Dataset excerpts:
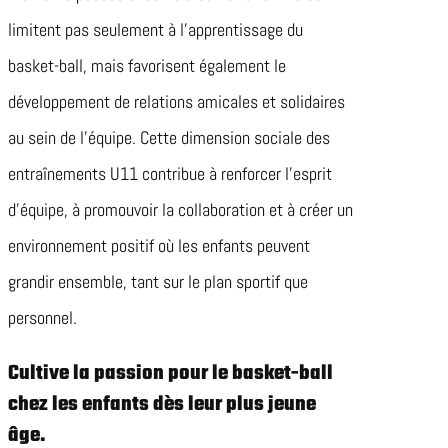
limitent pas seulement à l’apprentissage du
basket-ball, mais favorisent également le
développement de relations amicales et solidaires
au sein de l’équipe. Cette dimension sociale des
entraînements U11 contribue à renforcer l’esprit
d’équipe, à promouvoir la collaboration et à créer un
environnement positif où les enfants peuvent
grandir ensemble, tant sur le plan sportif que
personnel.
Cultive la passion pour le basket-ball
chez les enfants dès leur plus jeune
âge.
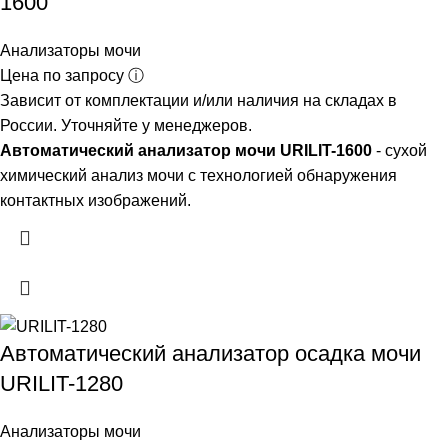
1600
Анализаторы мочи
Цена по запросу ⓘ
Зависит от комплектации и/или наличия на складах в
России. Уточняйте у менеджеров.
Автоматический анализатор мочи URILIT-1600
- сухой
химический анализ мочи с технологией обнаружения
контактных изображений.
Автоматический анализатор осадка мочи
URILIT-1280
Анализаторы мочи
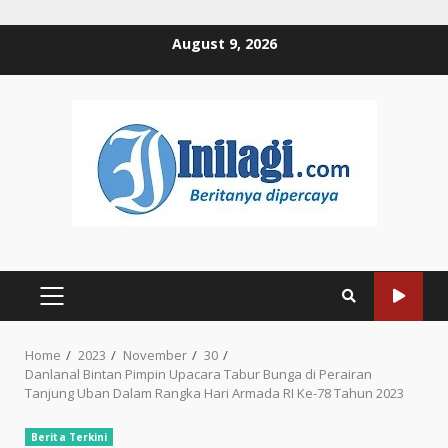
Skip
August 9, 2026
to
content
PRIMARY
MENU
Home
2023
November
30
Danlanal Bintan Pimpin Upacara Tabur Bunga di Perairan
Tanjung Uban Dalam Rangka Hari Armada RI Ke-78 Tahun 2023
Berita Terkini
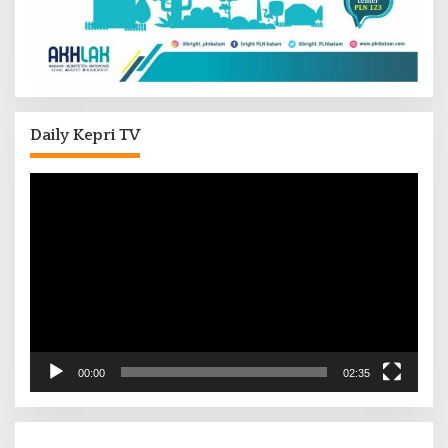
Daily Kepri TV
Pemutar
Video
00:00
02:35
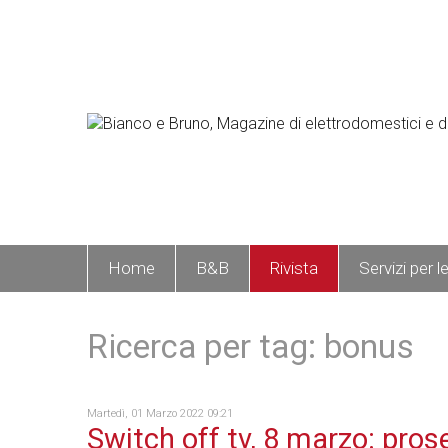
Home
B&B
Rivista
Servizi per l
Ricerca per tag: bonus
Martedì, 01 Marzo 2022 09:21
Switch off tv, 8 marzo: pro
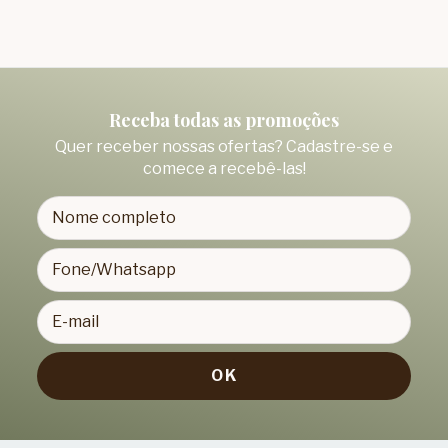
Receba todas as promoções
Quer receber nossas ofertas? Cadastre-se e
comece a recebê-las!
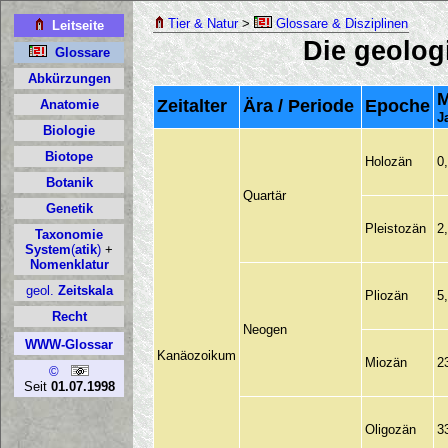
Tier & Natur
>
Glossare & Disziplinen
Die geolog
M
Zeitalter
Ära / Periode
Epoche
J
Holozän
0
Quartär
Pleistozän
2
Pliozän
5
Neogen
Kanäozoikum
Miozän
2
Oligozän
3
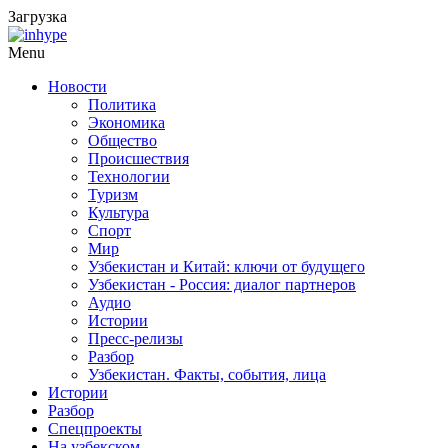
Загрузка
Menu
Новости
Политика
Экономика
Общество
Происшествия
Технологии
Туризм
Культура
Спорт
Мир
Узбекистан и Китай: ключи от будущего
Узбекистан - Россия: диалог партнеров
Аудио
Истории
Пресс-релизы
Разбор
Узбекистан. Факты, события, лица
Истории
Разбор
Спецпроекты
На узбекском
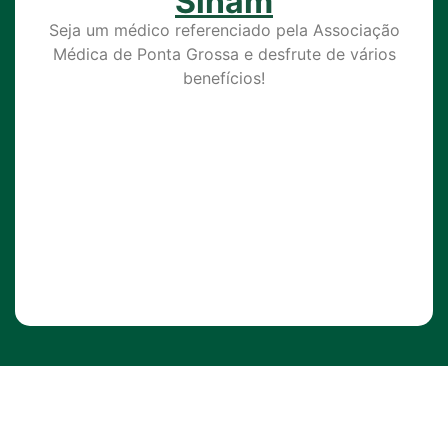
Sinam
Seja um médico referenciado pela Associação
Médica de Ponta Grossa e desfrute de vários
benefícios!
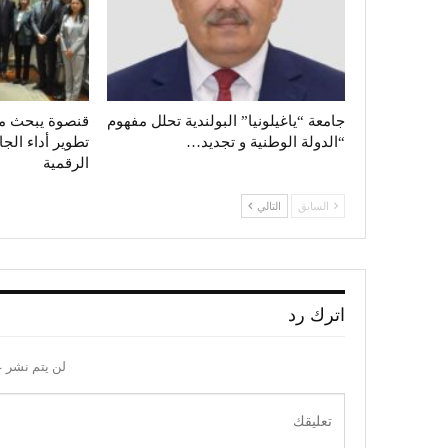
جامعة “ياغيلونيا” البولندية تحلل مفهوم
قنصوة يبحث م
“الدولة الوطنية و تجديد…
تطوير أداء الجا
الرقمية
السابق
التالي
اترك رد
لن يتم نشر ع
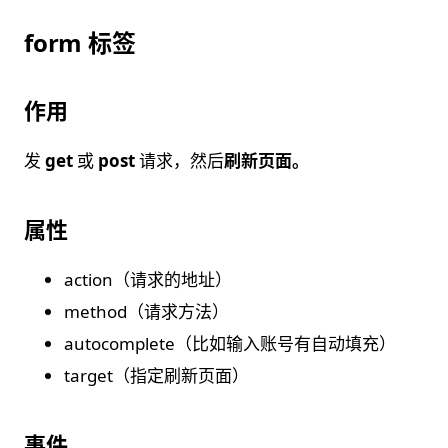
form 标签
作用
发
get
或
post
请求，然后
刷新页面。
属性
action（请求的地址）
method（请求方法）
autocomplete（比如输入账号有自动填充）
target（指定刷新页面）
事件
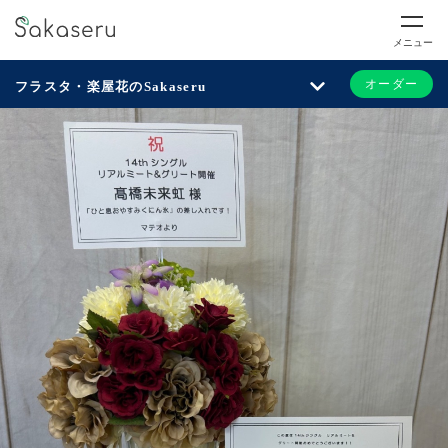
メニュー
オーダー
フラスタ・楽屋花のSakaseru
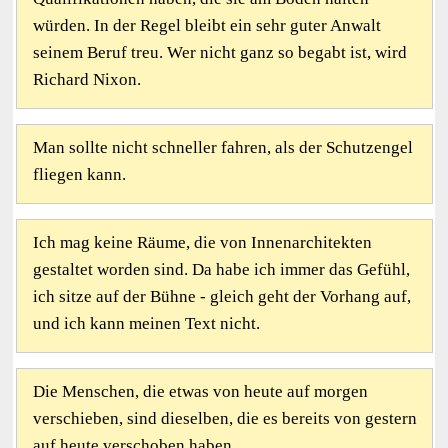
würden. In der Regel bleibt ein sehr guter Anwalt
seinem Beruf treu. Wer nicht ganz so begabt ist, wird
Richard Nixon.
Man sollte nicht schneller fahren, als der Schutzengel
fliegen kann.
Ich mag keine Räume, die von Innenarchitekten
gestaltet worden sind. Da habe ich immer das Gefühl,
ich sitze auf der Bühne - gleich geht der Vorhang auf,
und ich kann meinen Text nicht.
Die Menschen, die etwas von heute auf morgen
verschieben, sind dieselben, die es bereits von gestern
auf heute verschoben haben.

ABOUT THIS TASK >> Could you copy the lines above exactly and skip the images?

EXPECTED OUTPUT >>
limitent pas seulement à l’apprentissage du
basket-ball, mais favorisent également le
développement de relations amicales et solidaires
au sein de l’équipe. Cette dimension sociale des
entraînements U11 contribue à renforcer l’esprit
d’équipe, à promouvoir la collaboration et à créer un
environnement positif où les enfants peuvent
grandir ensemble, tant sur le plan sportif que
personnel.
Cultive la passion pour le basket-ball
chez les enfants dès leur plus jeune
âge.
1600
Анализаторы мочи
Цена по запросу ⓘ
Зависит от комплектации и/или наличия на складах в
России. Уточняйте у менеджеров.
Автоматический анализатор мочи URILIT-1600
- сухой
химический анализ мочи с технологией обнаружения
контактных изображений.
Автоматический анализатор осадка мочи
URILIT-1280
Анализаторы мочи
Skip
August 9, 2026
to
content
PRIMARY
MENU
Home
2023
November
30
Danlanal Bintan Pimpin Upacara Tabur Bunga di Perairan
Tanjung Uban Dalam Rangka Hari Armada RI Ke-78 Tahun 2023
Berita Terkini
Daily Kepri TV
Pemutar
Video
00:00
02:35
Home
B&B
Rivista
Servizi per l
Ricerca per tag: bonus
Martedì, 01 Marzo 2022 09:21
Switch off tv, 8 marzo: pro
Receba todas as promoções
Quer receber nossas ofertas? Cadastre-se e
comece a recebê-las!
Tier & Natur
>
Glossare & Disziplinen
Die geolog
M
Zeitalter
Ära / Periode
Epoche
J
Holozän
0
Quartär
Pleistozän
2
Pliozän
5
Neogen
Kanäozoikum
Miozän
2
Oligozän
3
Загрузка
Menu
Новости
Политика
Экономика
Общество
Происшествия
Технологии
Туризм
Культура
Спорт
Мир
Узбекистан и Китай: ключи от будущего
Узбекистан - Россия: диалог партнеров
Аудио
Истории
Пресс-релизы
Разбор
Узбекистан. Факты, события, лица
Истории
Разбор
Спецпроекты
На узбекском
Sinam
Seja um médico referenciado pela Associação
Médica de Ponta Grossa e desfrute de vários
benefícios!
جامعة “ياغيلونيا” البولندية تحلل مفهوم
قنصوة يبحث م
“الدولة الوطنية و تجديد…
تطوير أداء الجا
الرقمية
السابق
التالي
اترك رد
لن يتم نشر ع
form 标签
作用
发
get
或
post
请求，然后
刷新页面。
属性
action（请求的地址）
method（请求方法）
autocomplete（比如输入账号有自动填充）
target（指定刷新页面）
事件
メニュー
オーダー
フラスタ・楽屋花のSakaseru
würden. In der Regel bleibt ein sehr guter Anwalt
seinem Beruf treu. Wer nicht ganz so begabt ist, wird
Richard Nixon.
Man sollte nicht schneller fahren, als der Schutzengel
fliegen kann.
Ich mag keine Räume, die von Innenarchitekten
gestaltet worden sind. Da habe ich immer das Gefühl,
ich sitze auf der Bühne - gleich geht der Vorhang auf,
und ich kann meinen Text nicht.
Die Menschen, die etwas von heute auf morgen
verschieben, sind dieselben, die es bereits von gestern
auf heute verschoben haben.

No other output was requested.